Est-ce que ça a été facile de s'inscrire au Jeantex (250 inscriptions sont prises d'assaut en trois minutes), vu des Etats-Unis ?
Patrick Watson : "On s'est inscrits tard, mais on doit dire qu'on a bénéficié de l'aide d'un sponsor, à qui nous avons envoyé un dossier raid-aventure, et ça a marché. On s'est donc inscrits en dernière minute, mais pour les hôtels, ça a été très compliqué."
Aux Etats-Unis, avez-vous déjà participé à ce type de courses par étapes ?
Patrick Watson : "Non, j'ai déjà fait des sept jours non-stop sur des raids-aventure, mais pas d'épreuves vélo par étapes sur sept jours."
Combien de kilomètres roulez-vous par an ?
Patrick Watson : "Pour cette épreuve, j'ai fait des semaines de 20 heures de vélo, mais normalement je mixe vélo, course a pied, kayak, donc Sean me pousse dans les bosses. Aujourd'hui, il n'a pas pu car il a eu un problème technique."
Après cinq jours de course, comment vous sentez-vous ?
Sean Kammann : "Je me sens mieux mais hier, j'ai cru mourir, tellement c'était dur. C'est une vraie bonne compétition, avec des gars très rapides, mais c'est fun."
C'est votre première expérience de vélo en Europe ?
Sean Kammann : "Non, car j'ai déjà roulé dans le sud de la France, en Provence. Ma grand-mère vit à Venasque, dans le Vaucluse. J'ai souvent fait le Ventoux par Bedoin. Je l'aime beaucoup, mais je ne suis pas aussi talentueux que Iban Mayo, j'ai fait 1h13. J'aime la France et surtout le Mont Ventoux."
Quelles sont vos ambitions ?
Patrick Watson : "Notre ambition première était de venir, et de voir comment on se comporte.
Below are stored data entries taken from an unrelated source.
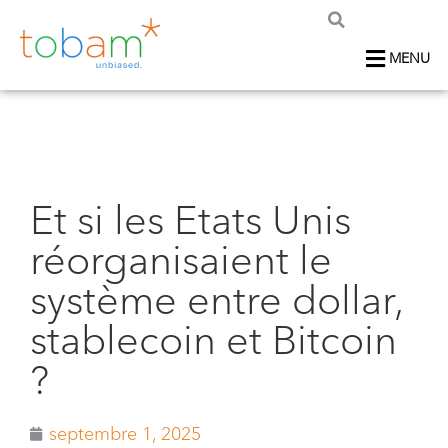
MENU
Et si les Etats Unis
réorganisaient le
système entre dollar,
stablecoin et Bitcoin
?
septembre 1, 2025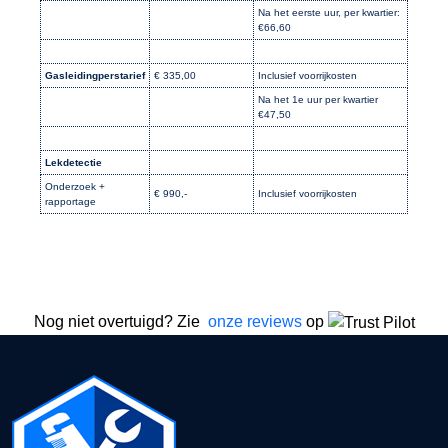
Na het eerste uur, per kwartier:
€66,60
Gasleidingperstarief
€ 335,00
Inclusief voorrijkosten
Na het 1e uur per kwartier
€47,50
Lekdetectie
Onderzoek +
€ 990,-
Inclusief voorrijkosten
rapportage
Nog niet overtuigd? Zie
onze reviews
op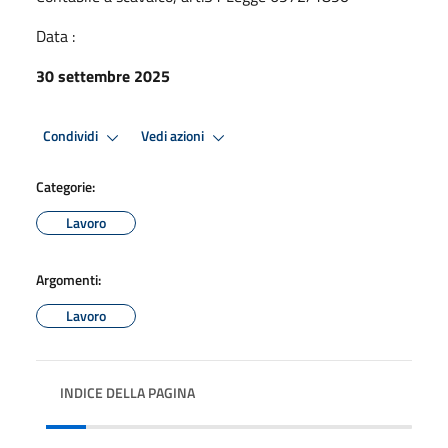
Data :
30 settembre 2025
Condividi
Vedi azioni
Categorie:
Lavoro
Argomenti:
Lavoro
INDICE DELLA PAGINA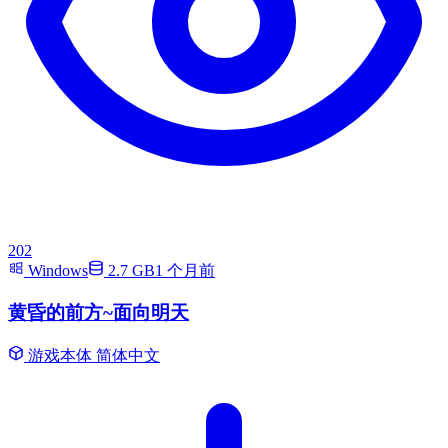
202
Windows
2.7 GB
1 个月前
黄昏的前方~面向明天
游戏本体
简体中文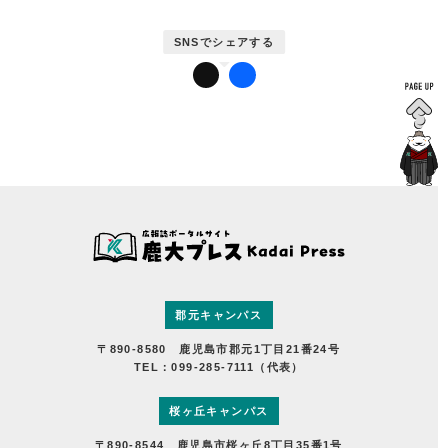
郡元キャンパス
〒890-8580 鹿児島市郡元1丁目21番24号
TEL：099-285-7111（代表）
桜ヶ丘キャンパス
〒890-8544 鹿児島市桜ヶ丘8丁目35番1号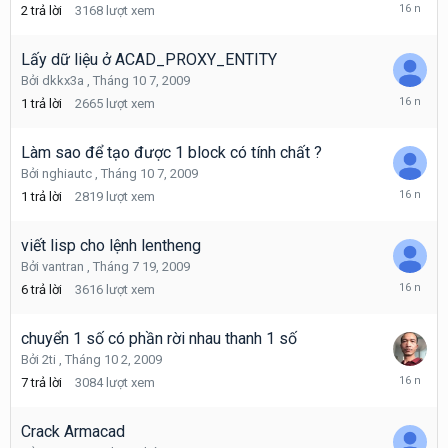
Tháng
2
trả lời
3168
lượt xem
10
8,
2009
Lấy dữ liệu ở ACAD_PROXY_ENTITY
Bởi
dkkx3a
,
Tháng 10 7, 2009
Tháng
1
trả lời
2665
lượt xem
10
7,
2009
Làm sao để tạo được 1 block có tính chất ?
Bởi
nghiautc
,
Tháng 10 7, 2009
Tháng
1
trả lời
2819
lượt xem
10
7,
2009
viết lisp cho lệnh lentheng
Bởi
vantran
,
Tháng 7 19, 2009
Tháng
6
trả lời
3616
lượt xem
10
6,
2009
chuyển 1 số có phần rời nhau thanh 1 số
Bởi
2ti
,
Tháng 10 2, 2009
Tháng
7
trả lời
3084
lượt xem
10
5,
2009
Crack Armacad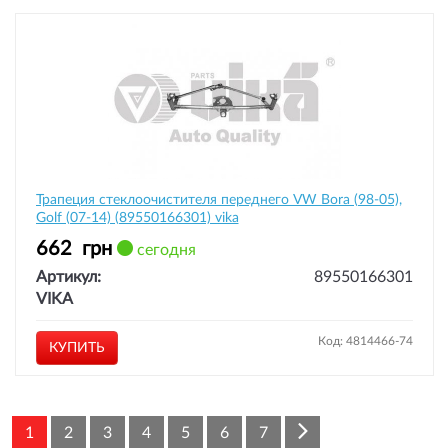
Трапеция стеклоочистителя переднего VW Bora (98-05),
Golf (07-14) (89550166301) vika
662
грн
сегодня
Артикул:
89550166301
VIKA
Код: 4814466-74
КУПИТЬ
1
2
3
4
5
6
7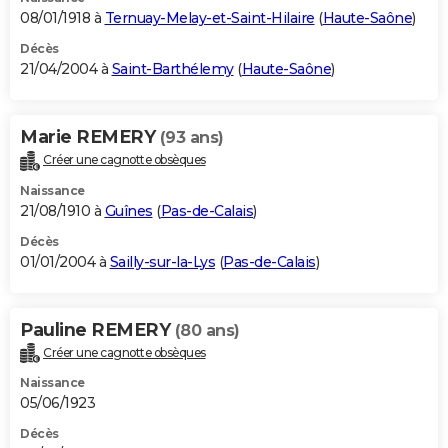
08/01/1918 à
Ternuay-Melay-et-Saint-Hilaire
(
Haute-Saône
)
Décès
21/04/2004 à
Saint-Barthélemy
(
Haute-Saône
)
Marie REMERY
(93 ans)
Créer une cagnotte obsèques
Naissance
21/08/1910 à
Guînes
(
Pas-de-Calais
)
Décès
01/01/2004 à
Sailly-sur-la-Lys
(
Pas-de-Calais
)
Pauline REMERY
(80 ans)
Créer une cagnotte obsèques
Naissance
05/06/1923
Décès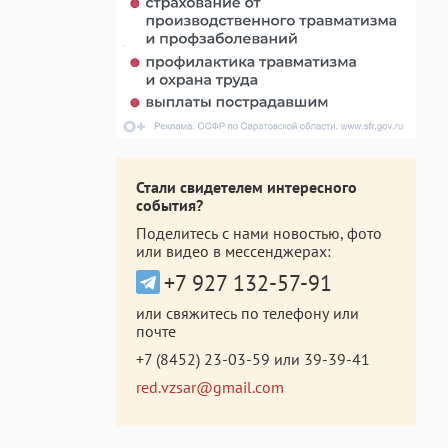
Стали свидетелем интересного
события?
Поделитесь с нами новостью, фото
или видео в мессенджерах:
+7 927 132-57-91
или свяжитесь по телефону или
почте
+7 (8452) 23-03-59
или
39-39-41
red.vzsar@gmail.com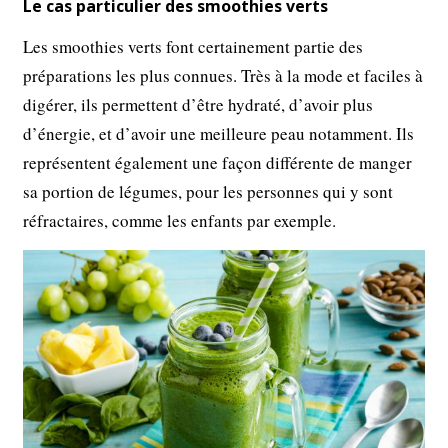
Le cas particulier des smoothies verts
Les smoothies verts font certainement partie des
préparations les plus connues. Très à la mode et faciles à
digérer, ils permettent d’être hydraté, d’avoir plus
d’énergie, et d’avoir une meilleure peau notamment. Ils
représentent également une façon différente de manger
sa portion de légumes, pour les personnes qui y sont
réfractaires, comme les enfants par exemple.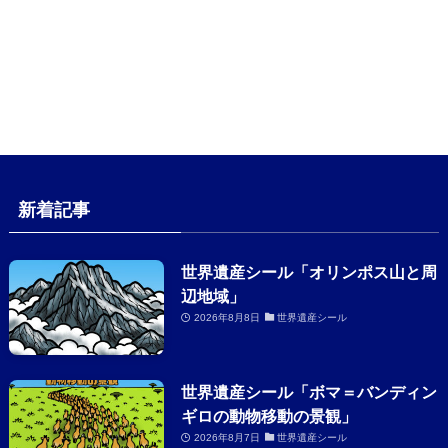
新着記事
世界遺産シール「オリンポス山と周
辺地域」
2026年8月8日
世界遺産シール
世界遺産シール「ボマ＝バンディン
ギロの動物移動の景観」
2026年8月7日
世界遺産シール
Après les premiers jours, on était pas mal, dans le top 20 en hommes, alors, on a décidé de viser le top 20. Mais on peut aussi changer de tactique pour les prochaines étapes et apprécier le paysage. Je n'ai jamais eu cette chance, alors j'en profiterai car sur les premiers jours, je n'ai pas eu l'occasion, j'ai trop souffert. On va en parler ce soir, et décider."
Quand êtes-vous arrivés en Europe ?
Sean Kammann : "Nous sommes arrivés vendredi, course dès dimanche, et j'ai eu mon vélo seulement mardi ! Patrick a emprunté un vélo Felt pour moi, qui est un beau vélo, mais qui ne m'allait pas parfaitement. Beaucoup de décalage horaire dans la tête, c'est la nuit dernière que j'ai réellement pu dormir."
Dernière question, piège, quelques mots de Français, s'il vous plait ?
Patrick Watson : "Oui, un, deux, trois !"
Sean Kammann : "Quand j'étais en France, et que je roulais, j'entendais les gars dire à droite, a gauche, mais je ne suis pas sur des cotés."